Yüzbaşı karşı gelemiyeceği için kafasını sallayıp " Emredersiniz komutanım " dedi. Albay bana dönüp " Savcım lojmana yerleşmişsin diye duydum " dedi . Hemen söze girdim " Evet apar topar geldiğim için daha düzgün bir ev bulma fırsatım olmadı " dedim.

 

"Daha iyi olmuş savcım , lojman daha güvenli sizin için , duyduğuma göre Ecevit ile kapı komşusuymuşsunuz"

 

Kaşlarımı kaldırıp yüzbaşına baktım , onun gözleri zaten bendeydi , hemen albay 'a dönüp " Öyle mi ? Haberim yoktu , yani karşılaşmadık hiç " dedim.

 

Albay da " Normal çünkü tim görevden yeni döndü , Ecevit 'in eve uğramaya zamanı olmamıştır " dedi.

 

Tam o anda kapı tıktıklandı ve kapıdaki asker elin de iki dosyayla içeri girdi kafasıyla albay'a selam verip " Komutanım imzalamanız geren evraklar var " dedi.

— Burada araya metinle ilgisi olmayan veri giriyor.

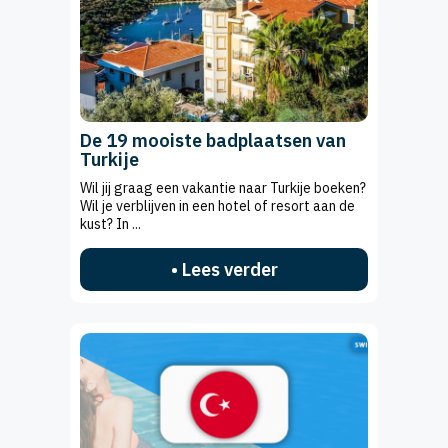
De 19 mooiste badplaatsen van
Turkije
Wil jij graag een vakantie naar Turkije boeken?
Wil je verblijven in een hotel of resort aan de
kust? In ...
• Lees verder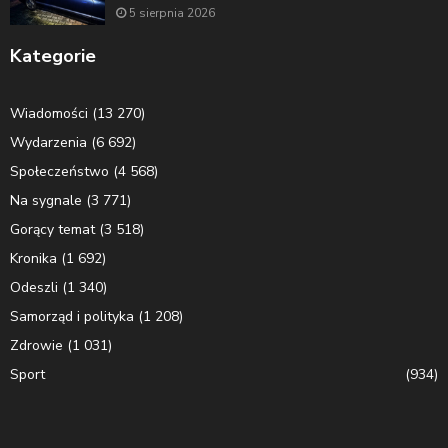
5 sierpnia 2026
Kategorie
Wiadomości
(13 270)
Wydarzenia
(6 692)
Społeczeństwo
(4 568)
Na sygnale
(3 771)
Gorący temat
(3 518)
Kronika
(1 692)
Odeszli
(1 340)
Samorząd i polityka
(1 208)
Zdrowie
(1 031)
Sport
(934)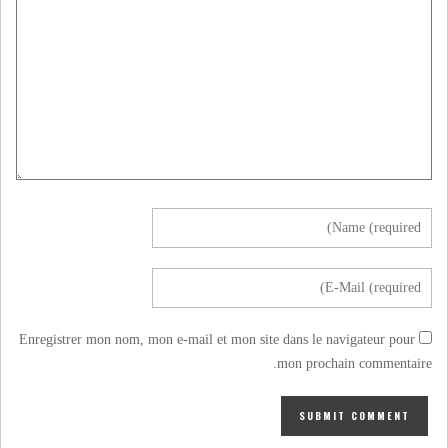
Enregistrer mon nom, mon e-mail et mon site dans le navigateur pour
mon prochain commentaire.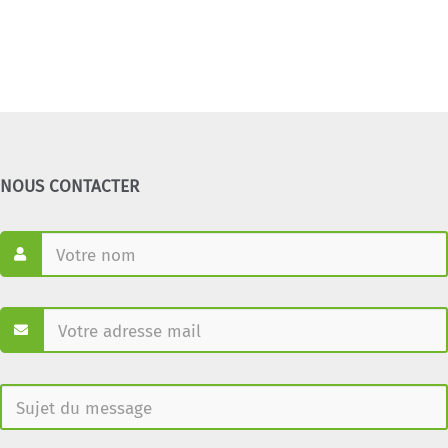
NOUS CONTACTER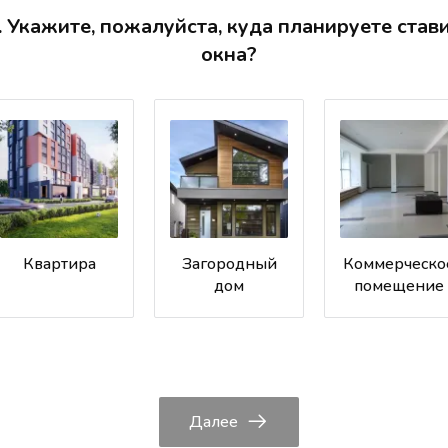
. Укажите, пожалуйста, куда планируете став
окна?
Квартира
Загородный
Коммерческо
дом
помещение
Далее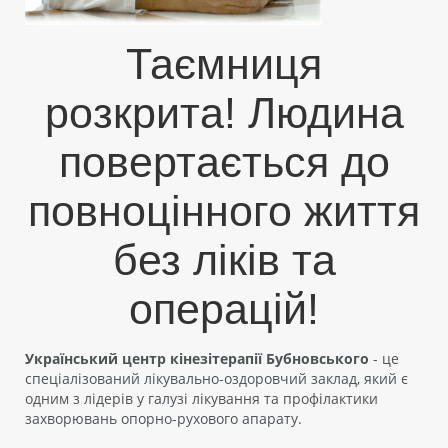
Таємниця
розкрита! Людина
повертається до
повноцінного життя
без ліків та
операцій!
Український центр кінезітерапії Бубновського
- це
спеціалізований лікувально-оздоровчий заклад, який є
одним з лідерів у галузі лікування та профілактики
захворювань опорно-рухового апарату.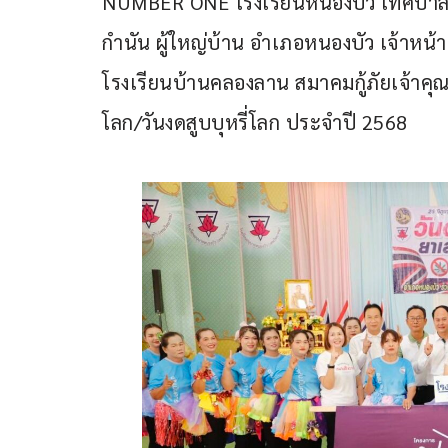
NUMBER ONE โรงเรียนหนองบัว เทศบาลเม
กำนัน ผู้ใหญ่บ้าน อำเภอหนองบัว เจ้าหน้
โรงเรียนบ้านคลองลาน สมาคมกู้ภัยเจ้าคุ
โลก/วันงดสูบบุหรี่โลก ประจำปี 2568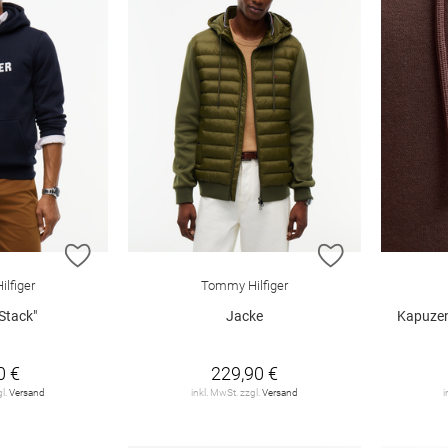
ZUR WUNSCHLISTE HINZUFÜGEN
ZUR WUNSCHL
lfiger
Tommy Hilfiger
Stack"
Jacke
Kapuzen
0 €
229,90 €
gl.
Versand
inkl. MwSt. zzgl.
Versand
i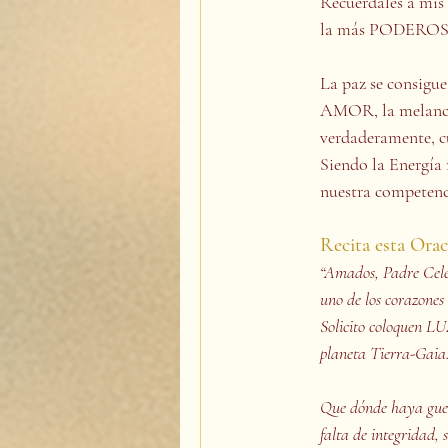
Recuérdales a mis
la más PODEROS
La paz se consig
AMOR, la melancol
verdaderamente,
Siendo la Energía
nuestra competenc
Recita esta Orac
“Amados, Padre Cel
uno de los corazones
Solicito coloquen LU
planeta Tierra-Gaia
Que dónde haya guer
falta de integrida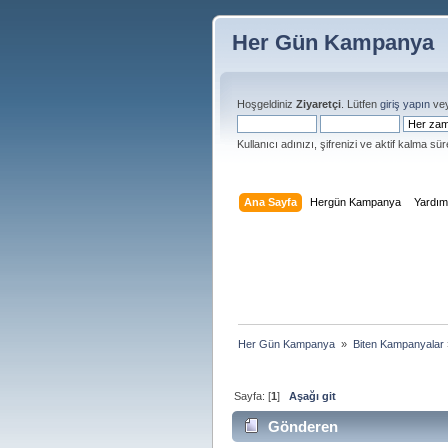
Her Gün Kampanya
Hoşgeldiniz
Ziyaretçi
. Lütfen
giriş yapın
ve
Kullanıcı adınızı, şifrenizi ve aktif kalma süre
Ana Sayfa
Hergün Kampanya
Yardı
Her Gün Kampanya 
»
Biten Kampanyalar
Sayfa: [
1
]
Aşağı git
Gönderen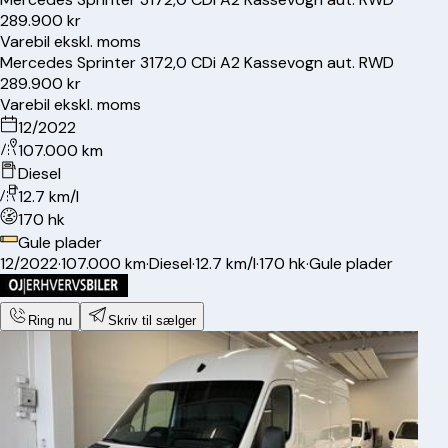
289.900 kr
Varebil ekskl. moms
Mercedes
Sprinter 317
2,0 CDi A2 Kassevogn aut. RWD
289.900 kr
Varebil ekskl. moms
12/2022
107.000 km
Diesel
12.7 km/l
170 hk
Gule plader
12/2022
·
107.000 km
·
Diesel
·
12.7 km/l
·
170 hk
·
Gule plader
Ring nu
Skriv til sælger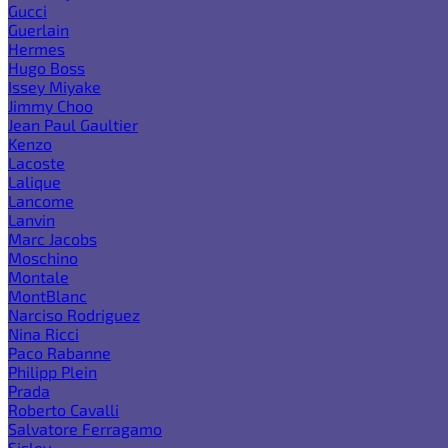
Gucci
Guerlain
Hermes
Hugo Boss
Issey Miyake
Jimmy Choo
Jean Paul Gaultier
Kenzo
Lacoste
Lalique
Lancome
Lanvin
Marc Jacobs
Moschino
Montale
MontBlanc
Narciso Rodriguez
Nina Ricci
Paco Rabanne
Philipp Plein
Prada
Roberto Cavalli
Salvatore Ferragamo
Sisley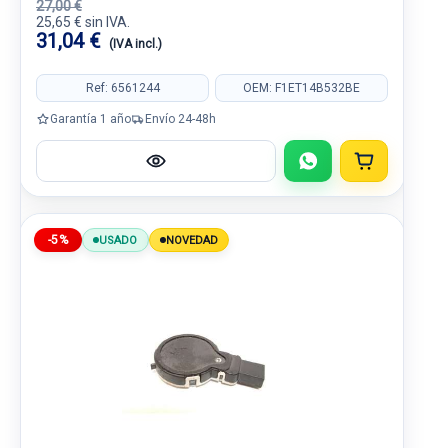
27,00 €
25,65 € sin IVA.
31,04 €
(IVA incl.)
Ref: 6561244
OEM: F1ET14B532BE
Garantía 1 año
Envío 24-48h
-5%
USADO
NOVEDAD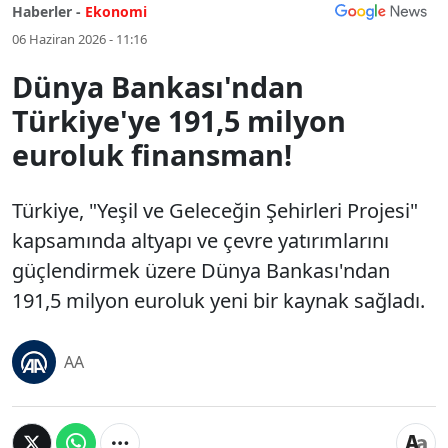
Haberler -
Ekonomi
06 Haziran 2026 - 11:16
Dünya Bankası'ndan
Türkiye'ye 191,5 milyon
euroluk finansman!
Türkiye, "Yeşil ve Geleceğin Şehirleri Projesi"
kapsamında altyapı ve çevre yatırımlarını
güçlendirmek üzere Dünya Bankası'ndan
191,5 milyon euroluk yeni bir kaynak sağladı.
AA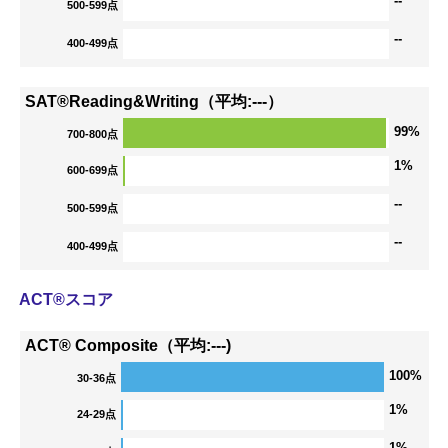
--
500-599点
--
400-499点
SAT®Reading&Writing（平均:---）
99%
700-800点
1%
600-699点
--
500-599点
--
400-499点
ACT®スコア
ACT® Composite（平均:---)
100%
30-36点
1%
24-29点
1%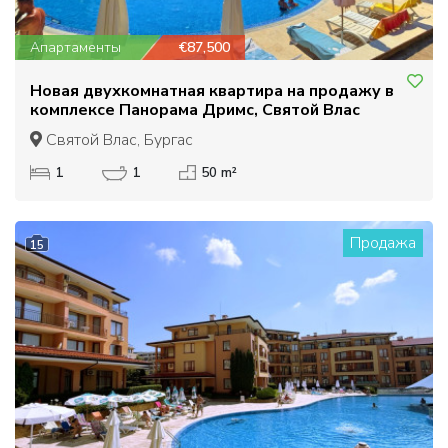
Апартаменты
€87,500
Новая двухкомнатная квартира на продажу в
комплексе Панорама Дримс, Святой Влас
Святой Влас, Бургас
1
1
50 m²
Продажа
15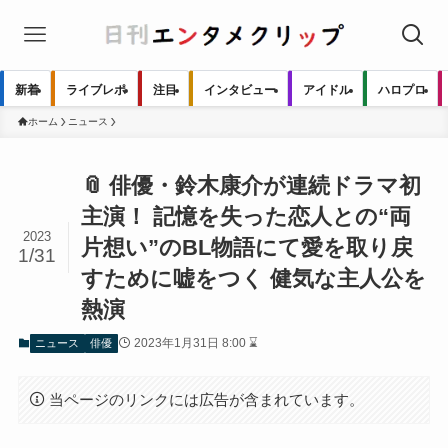
新着
ライブレポ
注目
インタビュー
アイドル
ハロプロ
ホーム
ニュース
📎 俳優・鈴木康介が連続ドラマ初
主演！ 記憶を失った恋人との“両
2023
片想い”のBL物語にて愛を取り戻
1/31
すために嘘をつく 健気な主人公を
熱演
2023年1月31日 8:00 ⌛
ニュース
俳優
当ページのリンクには広告が含まれています。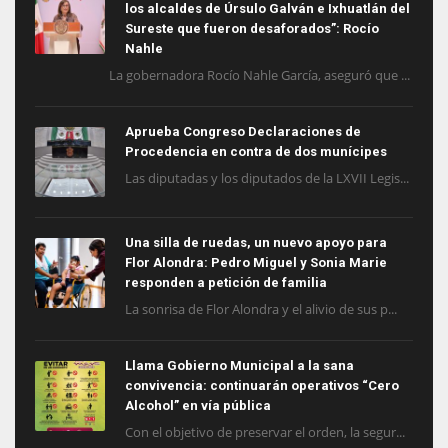
los alcaldes de Úrsulo Galván e Ixhuatlán del
Sureste que fueron desaforados”: Rocío
Nahle
La gobernadora Rocío Nahle García, aseguró que ...
Aprueba Congreso Declaraciones de
Procedencia en contra de dos munícipes
Las diputadas y los diputados de la LXVII Legis...
Una silla de ruedas, un nuevo apoyo para
Flor Alondra: Pedro Miguel y Sonia Marie
responden a petición de familia
La sonrisa de Flor Alondra y el alivio de sus p...
Llama Gobierno Municipal a la sana
convivencia: continuarán operativos “Cero
Alcohol” en vía pública
Con el objetivo de preservar el orden, la segur...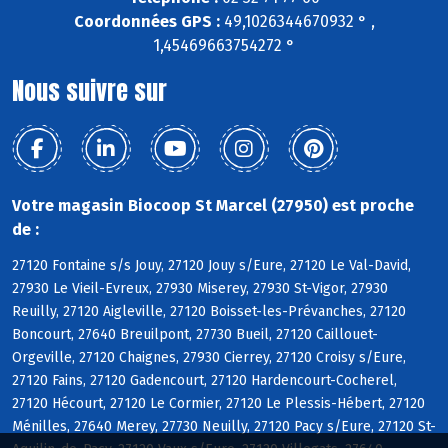
Coordonnées GPS :
49,1026344670932 ° ,
1,45469663754272 °
Nous suivre sur
Votre magasin Biocoop St Marcel (27950) est proche
de :
27120 Fontaine s/s Jouy, 27120 Jouy s/Eure, 27120 Le Val-David,
27930 Le Vieil-Evreux, 27930 Miserey, 27930 St-Vigor, 27930
Reuilly, 27120 Aigleville, 27120 Boisset-les-Prévanches, 27120
Boncourt, 27640 Breuilpont, 27730 Bueil, 27120 Caillouet-
Orgeville, 27120 Chaignes, 27930 Cierrey, 27120 Croisy s/Eure,
27120 Fains, 27120 Gadencourt, 27120 Hardencourt-Cocherel,
27120 Hécourt, 27120 Le Cormier, 27120 Le Plessis-Hébert, 27120
Ménilles, 27640 Merey, 27730 Neuilly, 27120 Pacy s/Eure, 27120 St-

Albay kafasıyla onayladı , asker dosyaları uzatırken ben ayağa kalktım ve " Komutanım ben artık müsadenizi istiğim malum Ankara 'ya alışmam lazım " dedim.

 

" Tabi savcım isterseniz Ecevit size eşlik etsin aynı yere gidiyorsunuz zaten "dedi. Tam konuşucakken yüzbaşı " Komutanım ben şuan da çıkmayacağım bir kaç işim var " dedi.

 

Bende " Sorun değil , zaten arabam yanımda " dedim albaya oda beni onayladı. Sonra ikimizde oradan çıktık, ben dışarı çıktım oda aşağı inen merdivenlerde gözden kayboldu. "

 

Gözlerim fotoğraftan aşağı indi yakınları kısmına boştu,kaşlarımı çattım eğer ailesi öldüyse yazması gerekmez miydi . Başımın ağrısı artık dayanılmaz olmaya başladı ayrıyeten acıkmıştımda dosyayı sehpaya koydum ve ayağa kalktım , mutfağa gittim dolabı açtım ama tamtakır kurubakır , cansıkıntısıyla ofladım , bugün alışveriş yapmayı unutmuştum.

 

Gözüm duvardaki saate takıldı 20:05 güzel daha vaktim vardı . Hemen üstüme bir ceket aldım anahtarlarımı cebime koyup çıktım evden . Kapıyı açmam ile karşı dairenin kapısı aynı anda açıldı .

 

Sonra o çıktı Ecevit hayır Ulus Ecevit .

 

Beni görünce önce bi duraksadı sonra baş selamı verip " İyi akşamlar " dedi. Bende aynı şekilde karşılık verdim sonra kapımı kapatıp apartmanın kapısından çıktım oda peşimden geldi. O ilerlerken ben durdum telefonumdan navigasyonu açtım ve en yakın marketi arıyordum .

 

Ulus Ecevit benim durduğumu fark etti ve bana döndü " Biryeri mi arıyosunuz savcım " dedi. Kafamı kaldırdım ve " Ah evet en yakın marketi arıyordum " dedim. " Öyle mi bende markete gidiyordum size eşlik etmek isterim " dedi.

 

Bende " Olur , çok sağol " dedim hemen .

Sonra onun yanına gittim ve beraber ilerlemeye başladık.

 

Sessizce yürüyorduk, bu sessizlikten sıkılmış olacakki bana dönüp "Ankara'ya alışabildiniz mi?" dedi . Sabahki konuşmaya atıfta bulunarak. Bende " Sayılır " diye mırıldandım.

 

Sonra sessizce biraz daha yürüdük , gözü sürekli bendeydi, sanki birşey söyleyecekte söyleyemiyor

gibiydi , en sonunda " Sorabilirsin " dedim önüme bakarak.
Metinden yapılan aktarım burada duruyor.